Usually I shoot the 123 Scenar, and it has a .547 BC and goes transonic at 1425 yards (1006 fps)..The 120 spitzer has a BC of .386, and it goes transonic at 975 yards (1002 fps).

I knew that BC was important, but extending a rifle's range by 42% is huge. Both rounds are starting at a modest velocity of 2450 fps. I expected a difference of 20-30%...sure didn't expect over 40%!
 
I shot those bullets today. Velocity was all over the place with an extreme spread of 91 fps! Average velocity for a 120 spitzer out of a Grendel was 2350 fps. Odd thing was that my rifle really seems to like this bullet. Even with that extreme spread, every five shot group I fired was 7/8 of an inch at 100 yards. With an extreme spread of 91 fps, I expected to see 1.5 inches or so.
 
I shot those bullets today. Velocity was all over the place with an extreme spread of 91 fps! Average velocity for a 120 spitzer out of a Grendel was 2350 fps. Odd thing was that my rifle really seems to like this bullet. Even with that extreme spread, every five shot group I fired was 7/8 of an inch at 100 yards. With an extreme spread of 91 fps, I expected to see 1.5 inches or so.

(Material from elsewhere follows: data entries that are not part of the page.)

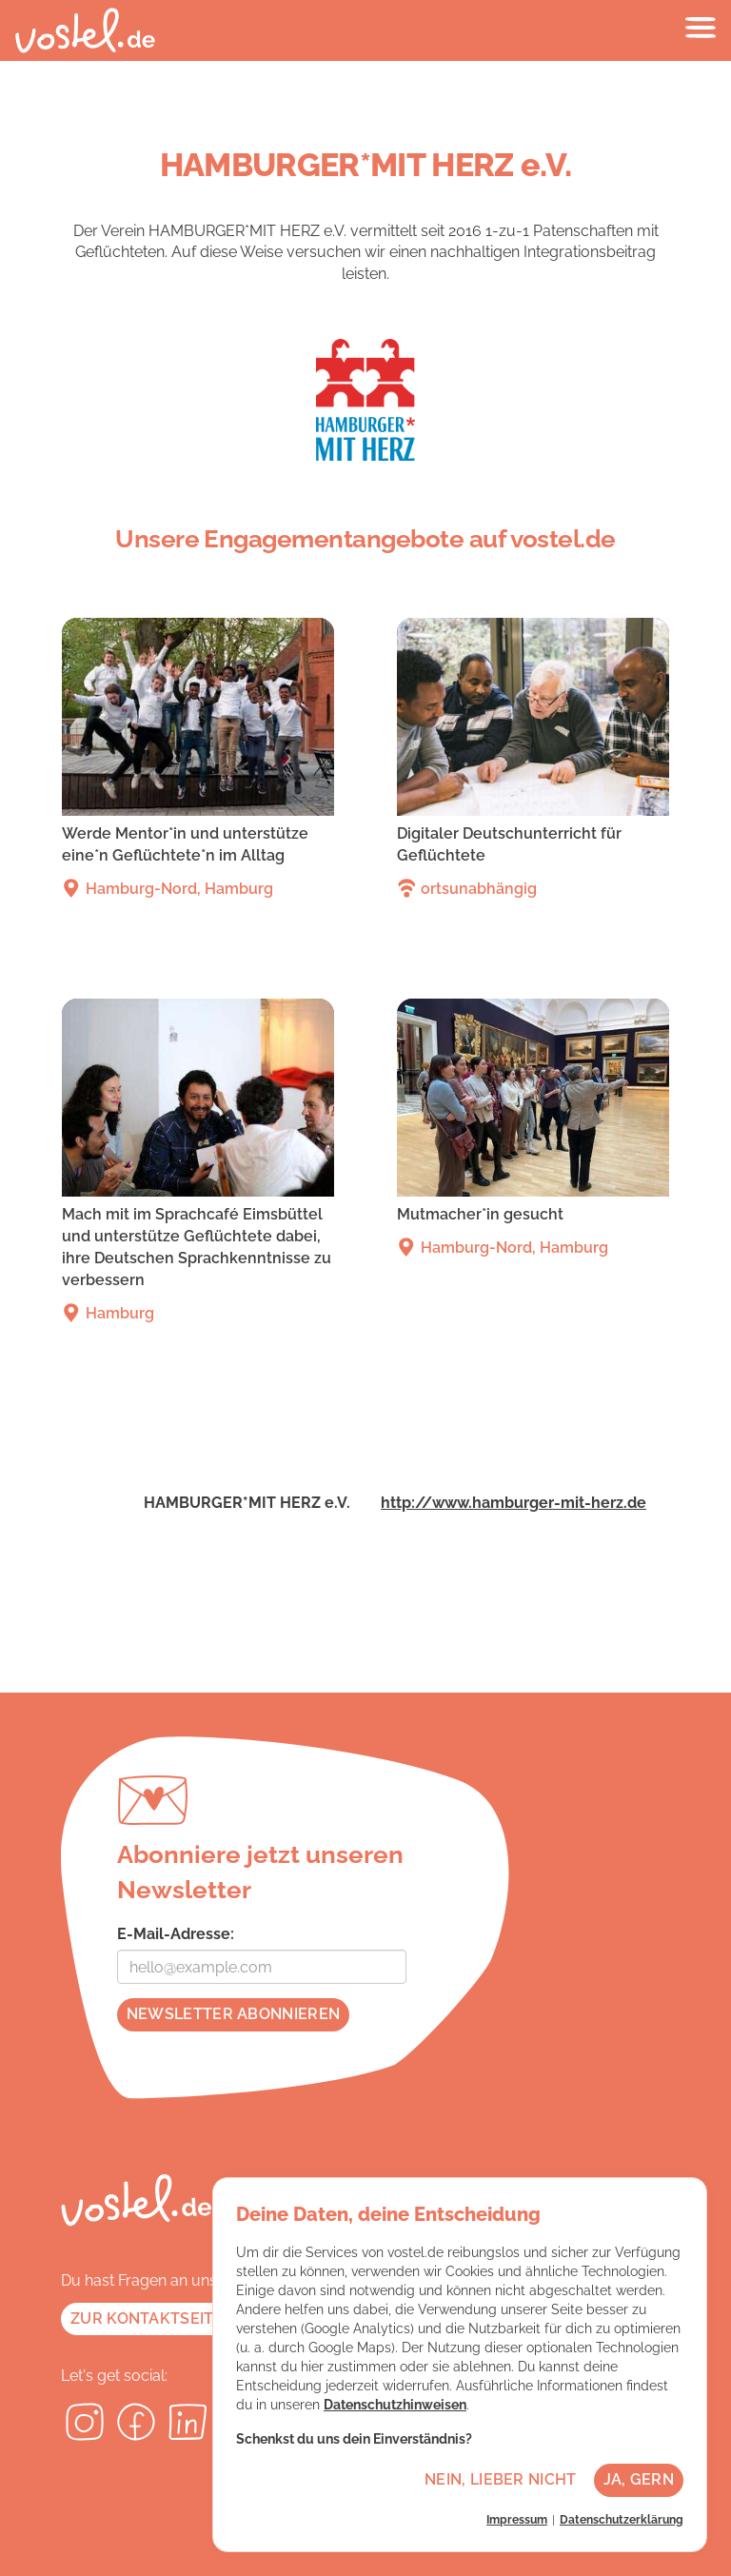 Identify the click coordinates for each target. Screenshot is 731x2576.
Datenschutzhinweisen (395, 2404)
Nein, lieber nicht (500, 2479)
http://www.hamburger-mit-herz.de (513, 1503)
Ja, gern (638, 2479)
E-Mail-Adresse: (175, 1934)
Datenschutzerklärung (621, 2519)
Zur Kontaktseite (147, 2318)
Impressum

Diff in speed does not have to equal poor groups at short range, however as you allude to, it will at longer. Still the load will make for a decent training round at shorter ranges. Chris
 
I was really surprised to find what Advokaten said. The other thing was that the current BC Sierra lists for that round doesn't match actual shooting. At 436 yards, and 540 I was shooting over the top of the steel. I had to drop a half MOA..maybe the garage sale bullets were an older design with a higher BC than what Sierra now lists.

This is exactly why we actually shoot to test out ballistic solutions, rather than simply accepting info. When I enter good info, good solutions return. Without testing, I have no idea if the data entered was correct or not...just like the change in Lapua's BC.
 
I know a bunch of benchresters, for 100/200 meters/yards, that really never care for es or sd,
for the short stuff this has little significanse and they place well shooting,

for anything longer than that it is very relevant, regarding the bc question, have you tried to call Sierra about them. Chris
 
Never bothered to call Sierra as the bullets were from a garage sale, and the box was clearly very old. I check all rounds for seating depth to ogive, and found that although they all looked the same (136 bullets for $16) there were two lots. One lot ended up needing to have me screw the seating die in another .012 to get all bullets to the same distance to ogive. I will just use these as practice or close distance rounds.
 
Sierra gives accurate BC numbers, but in velocity "bands". To get accurate results you need a program that can use several G1 BC values.

Lapua (llike most manufacturers) used to test bullets only at shorter ranges, thus the high G1 BC values. When they are tested at longer ranges they come up with a different BC that betters reflects the bullet behaviour at those ranges.

You can write to both makers and they'll give you more tech information.